Dr. Wes Thompson
Office: PAT 302
phone: (512) 471-3031
lab: PAT 312
fax: 471-9651
email:
Wesley Thompson received his Ph.D. in molecular biology from the University of California, Berkeley in 1975. He then did postdoctoral work at the Institute of Physiology in Oslo, Norway and at the Department of Physiology and Biophysics at Washington University School of Medicine before joining the faculty at the University of Texas in 1979. Dr. Thompson is presently a professor in the Section of Neurobiology and a member of the Institute for Neuroscience and the Institute for Cell and Molecular Biology. He has been a Searle Scholar, a recipient of a Research Career Development Award from NIH, a fellow of the Institute for Cell and Molecular Biology, and a recipient of a teaching award from the College of Natural Sciences. He presently has a Javits Neuroscience Investigator Award from NIH. He serves on a study section to evaluate NIH grant applications and teaches in the summer in the Neurobiology course at the Marine Biological Institute at Woods Hole.
Research Interests
All neuroscientists agree that the brain functions by virtue of the way its neurons are wired together in intricate circuits. I study how these connections between neurons, i.e. synapses, are formed and maintained. I study the simplest of all vertebrate synapses, the neuromuscular junction (NMJ). This synapse, the connection between a motor neuron and a skeletal muscle fiber, offers a number of advantages for the types of questions that interest me. The synapse is huge, easily accessible, and easily manipulated. There is only a single “pre-synaptic” input and the target cell is very large. This is in contrast to most synapses in the central nervous system where the pre- and post-synaptic elements are very small and the numbers of synapses and cells closely packed together are enormous. There are a number of neurological disorders that affect the integrity of this synapse or its components.
The specific issue that I pursue is the role of the glial cells that are present at this synapse. At the NMJ there are several Schwann cells (the glial cells of the peripheral nervous system or PNS) that are in intimate contact with the terminal branches of each motor neuron. If a muscle is denervated by crushing the muscle nerve, the Schwann cells react to the degeneration of the axons and nerve terminals by growing long, elaborate processes that extend away from the synaptic site. Motor axons regenerate quite readily and Schwann cell processes serve as substrates for the regrowing axons. In this way, the Schwann cells apparently determine where in the muscle regenerating axons grow.

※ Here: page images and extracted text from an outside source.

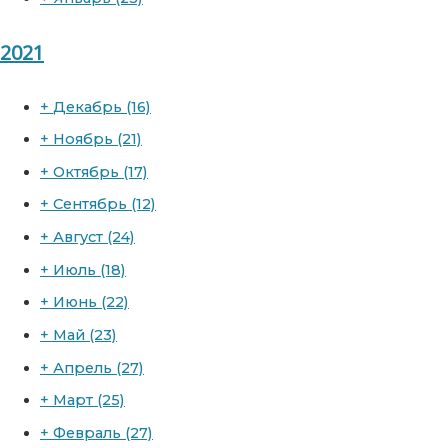
2021
+
Декабрь
(16)
+
Ноябрь
(21)
+
Октябрь
(17)
+
Сентябрь
(12)
+
Август
(24)
+
Июль
(18)
+
Июнь
(22)
+
Май
(23)
+
Апрель
(27)
+
Март
(25)
+
Февраль
(27)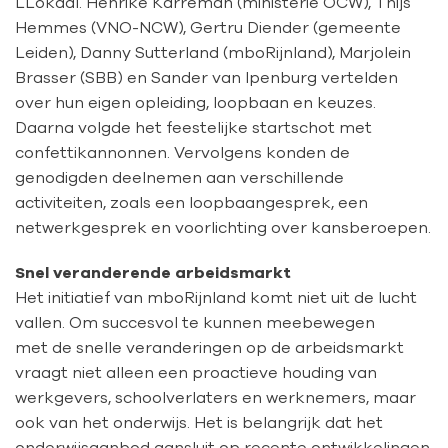
LLokaal. Henrike Karreman (ministerie OCW), Thijs
Hemmes (VNO-NCW), Gertru Diender (gemeente
Leiden), Danny Sutterland (mboRijnland), Marjolein
Brasser (SBB) en Sander van Ipenburg vertelden
over hun eigen opleiding, loopbaan en keuzes.
Daarna volgde het feestelijke startschot met
confettikannonnen. Vervolgens konden de
genodigden deelnemen aan verschillende
activiteiten, zoals een loopbaangesprek, een
netwerkgesprek en voorlichting over kansberoepen.
Snel veranderende arbeidsmarkt
Het initiatief van mboRijnland komt niet uit de lucht
vallen. Om succesvol te kunnen meebewegen
met de snelle veranderingen op de arbeidsmarkt
vraagt niet alleen een proactieve houding van
werkgevers, schoolverlaters en werknemers, maar
ook van het onderwijs. Het is belangrijk dat het
onderwijsaanbod aansluit op recente ontwikkelingen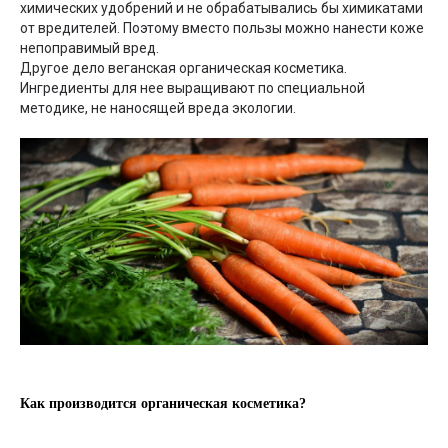
химических удобрений и не обрабатывались бы химикатами
от вредителей. Поэтому вместо пользы можно нанести коже
непоправимый вред.
Другое дело веганская органическая косметика.
Ингредиенты для нее выращивают по специальной
методике, не наносящей вреда экологии.
Как производится органическая косметика?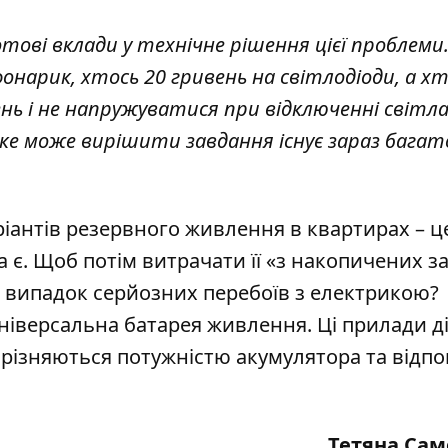
отові вклади у технічне рішення цієї проблеми
арик, хтось 20 гривень на світлодіоди, а хт
 і не напружуватися при відключенні світла
яке може вирішити завдання існує зараз багато
ріантів резервного живлення в квартирах – ц
є. Щоб потім витрачати її «з накопичених за
 випадок серйозних перебоїв з електрикою
?
універсальна батарея живлення. Ці прилади д
різняються потужністю акумулятора та відпо
Тетяна Са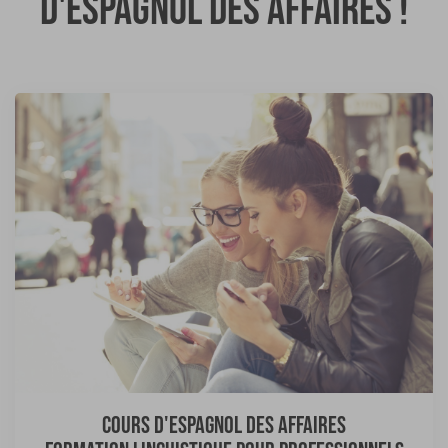
d'espagnol des affaires !
Cours d'espagnol des affaires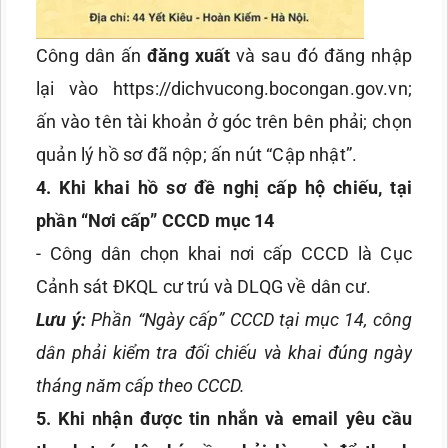
Công dân ấn
đăng xuất
và sau đó đăng nhập
lại vào https://dichvucong.bocongan.gov.vn;
ấn vào tên tài khoản ở góc trên bên phải; chọn
quản lý hồ sơ đã nộp; ấn nút “Cập nhật”.
4
. Khi khai hồ sơ đề nghị cấp hộ chiếu, tại
phần “Nơi cấp” CCCD mục 14
- Công dân chọn khai nơi cấp CCCD là Cục
Cảnh sát ĐKQL cư trú và DLQG về dân cư.
Lưu ý:
Phần “Ngày cấp” CCCD tại mục 14, công
dân phải kiểm tra đối chiếu và khai đúng ngày
tháng năm cấp theo CCCD.
5
. Khi nhận được tin nhắn và email yêu cầu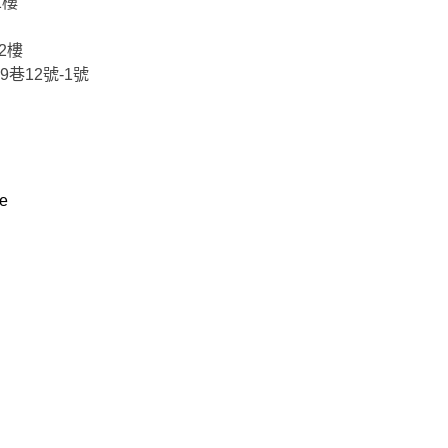
1樓
2樓
9巷12號-1號
re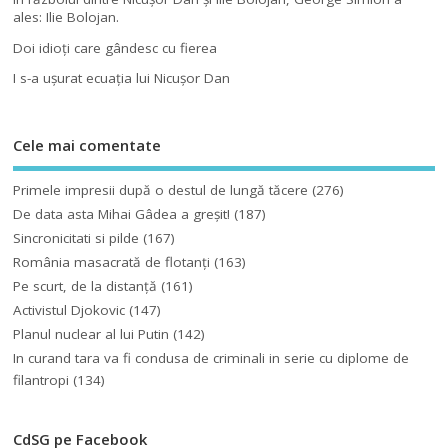
ales: Ilie Bolojan.
Doi idioţi care gândesc cu fierea
I s-a uşurat ecuaţia lui Nicuşor Dan
Cele mai comentate
Primele impresii după o destul de lungă tăcere
(276)
De data asta Mihai Gâdea a greşit!
(187)
Sincronicitati si pilde
(167)
România masacrată de flotanţi
(163)
Pe scurt, de la distanță
(161)
Activistul Djokovic
(147)
Planul nuclear al lui Putin
(142)
In curand tara va fi condusa de criminali in serie cu diplome de
filantropi
(134)
CdSG pe Facebook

In my lab we image Schwann cells and axons in living mice to determine the relationships between axons and Schwann cells at normal NMJs as well as during reinnervation and sprouting. For this purpose, we have made transgenic mice in which green fluorescent protein (GFP) is expressed in Schwann cells. We have mated these animals to animals obtained from collaborators in which cyan fluorescent protein (CFP), is expressed in axons. In this way we produce mice bearing two transgenes. We can stain the acetylcholine receptors with small concentrations of a snake toxin, bungarotoxin, that is conjugated to a red fluorochrome, rhodamine. Thus, we can insert a microscope objective into a small lesion in the skin of a mouse and observe green Schwann cells, blue axons and axon terminals, and red acetylcholine receptors. Moreover, each site bears a “fingerprint” that one can easily use to identify this same synaptic site hours, days, weeks, months, or even years later. Thus, it is possible to identify the synaptic components at individual synapses and see how they change with time. We are investigating how motor neurons regenerate and sprout in the muscle in response to nerve injury. In this way, we are learning exactly the relationships between axons and their glial cells as synapses reform.
We are also examining and manipulating the molecules involved in this relationship between glia and nerve terminals. We have made transgenic mice in which a target gene in Schwann cells can be turned on at the will of the investigator by simply giving the mouse an oral antibiotic. The system works well and we are now embarking on experiments to express proteins that we believe are crucial for the function of these cells.
In summary, research in my lab uses imaging and mouse transgenic technology to explore mechanisms involved in synaptic maintenance and in repair of neuronal lesions.